[Work item] Copy out each entry below verbatim, skipping the images.
START Supplied material
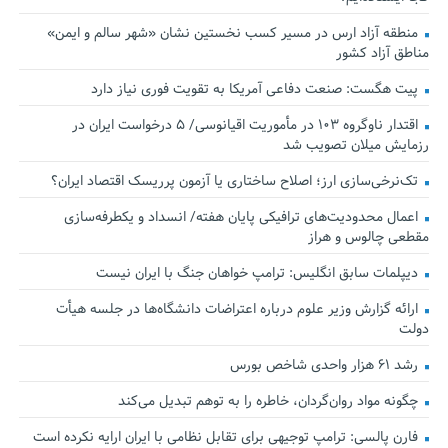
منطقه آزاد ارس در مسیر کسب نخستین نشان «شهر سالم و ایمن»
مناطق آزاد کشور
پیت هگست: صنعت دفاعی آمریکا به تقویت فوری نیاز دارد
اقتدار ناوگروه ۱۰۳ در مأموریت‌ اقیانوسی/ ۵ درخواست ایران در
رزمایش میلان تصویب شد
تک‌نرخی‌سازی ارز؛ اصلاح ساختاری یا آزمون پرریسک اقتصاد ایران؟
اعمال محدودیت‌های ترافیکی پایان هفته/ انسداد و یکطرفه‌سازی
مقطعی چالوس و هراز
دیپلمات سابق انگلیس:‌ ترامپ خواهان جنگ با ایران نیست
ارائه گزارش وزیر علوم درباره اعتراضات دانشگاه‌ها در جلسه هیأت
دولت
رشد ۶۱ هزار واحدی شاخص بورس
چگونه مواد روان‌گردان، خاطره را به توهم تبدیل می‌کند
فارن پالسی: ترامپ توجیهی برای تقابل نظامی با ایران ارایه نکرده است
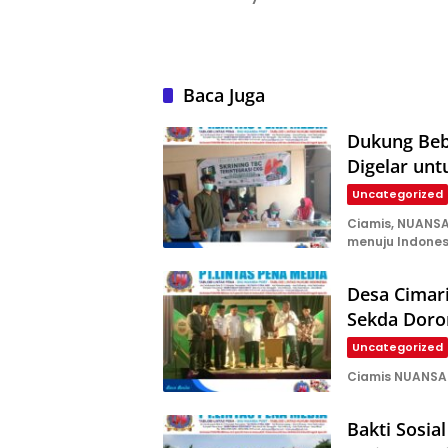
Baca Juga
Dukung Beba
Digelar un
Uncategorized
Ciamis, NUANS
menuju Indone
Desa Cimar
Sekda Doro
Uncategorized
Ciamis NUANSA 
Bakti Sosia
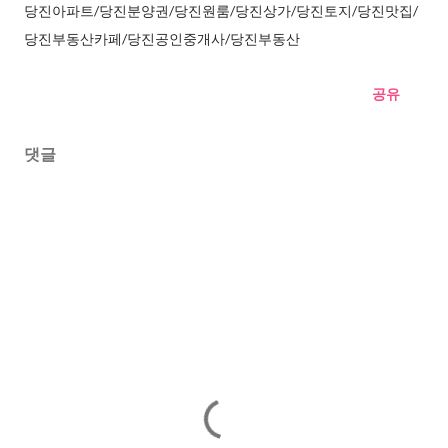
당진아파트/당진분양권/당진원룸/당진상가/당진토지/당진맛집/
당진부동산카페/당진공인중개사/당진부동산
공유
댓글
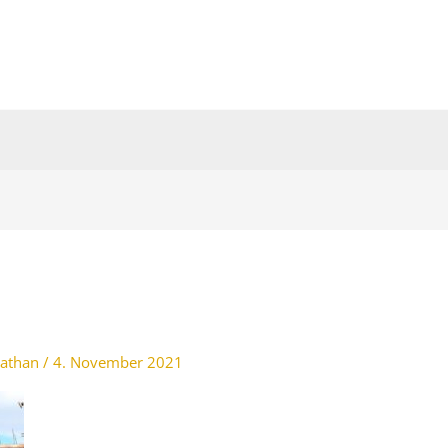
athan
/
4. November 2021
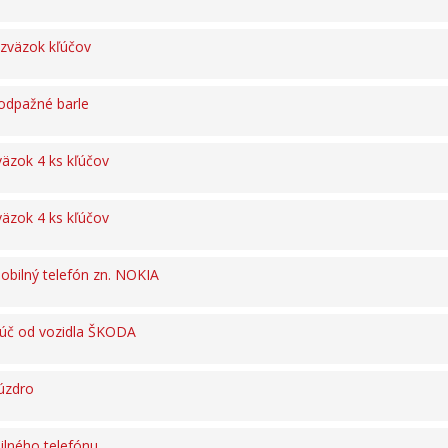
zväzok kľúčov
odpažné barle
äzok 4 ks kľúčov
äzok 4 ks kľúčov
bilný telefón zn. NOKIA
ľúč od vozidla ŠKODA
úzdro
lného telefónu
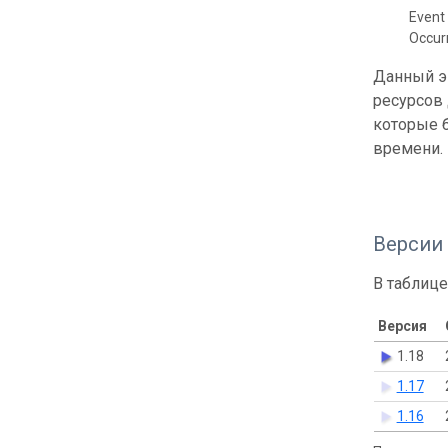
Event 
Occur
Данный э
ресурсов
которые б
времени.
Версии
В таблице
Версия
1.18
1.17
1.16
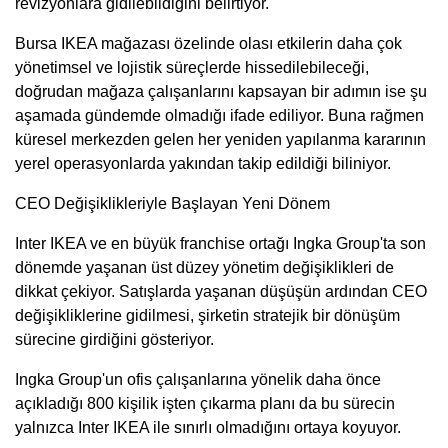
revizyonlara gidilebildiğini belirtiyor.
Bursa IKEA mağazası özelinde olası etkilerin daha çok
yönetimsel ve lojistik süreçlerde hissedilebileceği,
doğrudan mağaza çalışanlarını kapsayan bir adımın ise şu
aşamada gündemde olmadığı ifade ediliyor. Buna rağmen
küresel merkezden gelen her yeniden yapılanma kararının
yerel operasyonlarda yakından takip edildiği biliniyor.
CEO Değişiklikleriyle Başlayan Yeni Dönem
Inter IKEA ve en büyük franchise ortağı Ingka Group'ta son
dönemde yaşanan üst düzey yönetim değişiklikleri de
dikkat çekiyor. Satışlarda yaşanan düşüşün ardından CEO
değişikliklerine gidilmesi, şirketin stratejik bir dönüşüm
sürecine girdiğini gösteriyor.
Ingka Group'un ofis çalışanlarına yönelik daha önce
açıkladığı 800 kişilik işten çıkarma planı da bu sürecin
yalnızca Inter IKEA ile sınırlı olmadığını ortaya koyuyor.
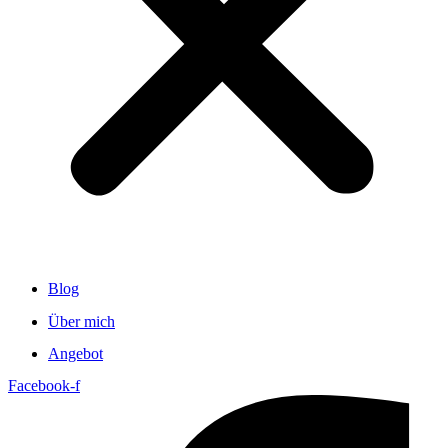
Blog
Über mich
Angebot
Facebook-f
END Supplied material
[Solution to this exercise]
منطقه آزاد ارس در مسیر کسب نخستین نشان «شهر سالم و ایمن»
مناطق آزاد کشور
پیت هگست: صنعت دفاعی آمریکا به تقویت فوری نیاز دارد
اقتدار ناوگروه ۱۰۳ در مأموریت‌ اقیانوسی/ ۵ درخواست ایران در
رزمایش میلان تصویب شد
تک‌نرخی‌سازی ارز؛ اصلاح ساختاری یا آزمون پرریسک اقتصاد ایران؟
اعمال محدودیت‌های ترافیکی پایان هفته/ انسداد و یکطرفه‌سازی
مقطعی چالوس و هراز
دیپلمات سابق انگلیس:‌ ترامپ خواهان جنگ با ایران نیست
ارائه گزارش وزیر علوم درباره اعتراضات دانشگاه‌ها در جلسه هیأت
دولت
رشد ۶۱ هزار واحدی شاخص بورس
چگونه مواد روان‌گردان، خاطره را به توهم تبدیل می‌کند
فارن پالسی: ترامپ توجیهی برای تقابل نظامی با ایران ارایه نکرده است
Baca Juga
Dukung Beba
Digelar un
Uncategorized
Ciamis, NUANS
menuju Indone
Desa Cimar
Sekda Doro
Uncategorized
Ciamis NUANSA 
Bakti Sosia
당진아파트/당진분양권/당진원룸/당진상가/당진토지/당진맛집/
당진부동산카페/당진공인중개사/당진부동산
공유
댓글
athan
/
4. November 2021
zväzok kľúčov
odpažné barle
äzok 4 ks kľúčov
äzok 4 ks kľúčov
bilný telefón zn. NOKIA
ľúč od vozidla ŠKODA
úzdro
lného telefónu
Event 
Occur
Данный э
ресурсов
которые б
времени.
Версии
В таблице
Версия
1.18
1.17
1.16
revizyonlara gidilebildiğini belirtiyor.
Bursa IKEA mağazası özelinde olası etkilerin daha çok
yönetimsel ve lojistik süreçlerde hissedilebileceği,
doğrudan mağaza çalışanlarını kapsayan bir adımın ise şu
aşamada gündemde olmadığı ifade ediliyor. Buna rağmen
küresel merkezden gelen her yeniden yapılanma kararının
yerel operasyonlarda yakından takip edildiği biliniyor.
CEO Değişiklikleriyle Başlayan Yeni Dönem
Inter IKEA ve en büyük franchise ortağı Ingka Group'ta son
dönemde yaşanan üst düzey yönetim değişiklikleri de
dikkat çekiyor. Satışlarda yaşanan düşüşün ardından CEO
değişikliklerine gidilmesi, şirketin stratejik bir dönüşüm
sürecine girdiğini gösteriyor.
Ingka Group'un ofis çalışanlarına yönelik daha önce
açıkladığı 800 kişilik işten çıkarma planı da bu sürecin
yalnızca Inter IKEA ile sınırlı olmadığını ortaya koyuyor.
Blog
Über mich
Angebot
Facebook-f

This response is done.